Friday, June 3, 2011

I Want To Go To (Over) There...

Get your gun, get your gun, get your gun,
Take it on the run, on the run, on the run,
Hear them calling you and me, ev'ry son of liberty
Hurry right away, no delay, go today
Make your Daddy glad to have had such a lad,
Tell your sweet-heart not to pine, to be proud her boy's in line

O-ver there, o-ver there, send the word, send the word, o-ver there,
That the Yanks are coming, the Yanks are coming,
The drums rum-tum-ming ev'-ry where
So prepare, say a prayer, send the word, send the word to be-ware
We'll be o-ver, we're coming o-ver,
And we won't come back 'til it's o-ver; O-ver There!

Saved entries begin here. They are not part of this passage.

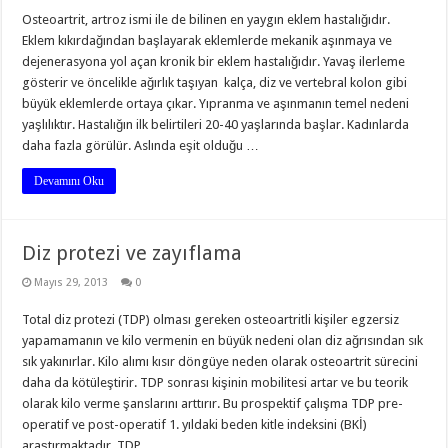
Osteoartrit, artroz ismi ile de bilinen en yaygın eklem hastalığıdır.
Eklem kıkırdağından başlayarak eklemlerde mekanik aşınmaya ve
dejenerasyona yol açan kronik bir eklem hastalığıdır. Yavaş ilerleme
gösterir ve öncelikle ağırlık taşıyan kalça, diz ve vertebral kolon gibi
büyük eklemlerde ortaya çıkar. Yıpranma ve aşınmanın temel nedeni
yaşlılıktır. Hastalığın ilk belirtileri 20-40 yaşlarında başlar. Kadınlarda
daha fazla görülür. Aslında eşit olduğu …
Devamını Oku
Diz protezi ve zayıflama
Mayıs 29, 2013
0
Total diz protezi (TDP) olması gereken osteoartritli kişiler egzersiz
yapamamanın ve kilo vermenin en büyük nedeni olan diz ağrısından sık
sık yakınırlar. Kilo alımı kısır döngüye neden olarak osteoartrit sürecini
daha da kötüleştirir. TDP sonrası kişinin mobilitesi artar ve bu teorik
olarak kilo verme şanslarını arttırır. Bu prospektif çalışma TDP pre-
operatif ve post-operatif 1. yıldaki beden kitle indeksini (BKİ)
araştırmaktadır. TDP …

Can someone please explain to me why in every show or movie that shows us a glimpse at an alternate universe or world with slight variations on our own, the "other" is always more technologically advanced and seemingly a happier, better place to be? I posed this question to my Twitter followers while watching the "Over There" season finale of
Fringe earlier today (Disclaimer: as of press time I have still only finished just the first two seasons), and while it was kind of rhetorical, it certainly seemed to span an interesting debate. Instantly, my @reply feed was flooded with thoughts and opinions, some on the nature of television's story telling, and some on the nature of the science involved. Now, in any case, I love to, for once, see an alternate world that is darker and dustier and more archaic than our own (and post-apocalyptic ones will not suffice here). After all, I like my television to come with a side of hope. And when do we have more hope than when we see our world side by side with what could have been just to realize we actually did something right?

Of course, in shows like Supernatural alternate universes like the dream state in "What Is And What Should Never Be" are not realities at all, and that in itself can be seen as not as "good" as the world in which the characters inhabit-- even when those worlds include demons and ghost ships and killer monster trucks (yes, really). But in the case of Fringe? I just don't get why anyone wouldn't want to stay "Over There." Especially Peter (Joshua Jackson) who was essentially stripped of his entire family by the move. You can't just walk into somebody else's life and steal a kid. That is the literal definition of kidnapping!

But besides that, step outside the personal attachment for Peter for a second and look around. It looks like a damn successful place to be. Martin Luther King made it onto the currency! The Statue of Liberty is so new it hasn't even tarnished yet! The World Trade Center is still standing! Obama is still in the White House! Sure, big brother is able to keep tabs on every citizen by using their "show mes" (aka IDs) as GPS devices, but that's a small price to pay, and honestly I'm not sure we're not on our way to that right now. California just issued new, slightly suspicious, drivers licenses, after all. And that kind of technology just lends itself perfectly to better BluTooths, iPads, and I'm sure Wi-Fi. Hell, I bet their damn cars even hover!

I know that there are consequences and reactions for every piece of particular or matter that switches sides, so to speak. So by Peter going to the alternate world, theoretically someone or something of equal mass should have ended up in the other world. And that is kind of a shame because it will tear a part someone else's family. But thinking strictly selfishly, strictly about creating the best life for one's self (and honestly, that is what we are put on this Earth to do), Peter has everything in the alt-universe and nothing in the other.

Don't say he has Olivia (Anna Torv) in the other. Because he really doesn't. Not just because Faux-livia infiltrated but because Peter and Olivia were never really a "thing" there.

I have managed to stay spoiler free for season three, which I hope to dive into soon so that I can be all caught up when season four starts on FOX in the fall. I plan to watch that season live and write about it from here on out because I really am deeply invested in this story now, after only four days (and forty-some-odd episodes) of spending time with them. I just hope that in season three we see more of the alt-universe-- much more. Because I have taken to calling it "my world" now. Or at least the world in which I really want to live.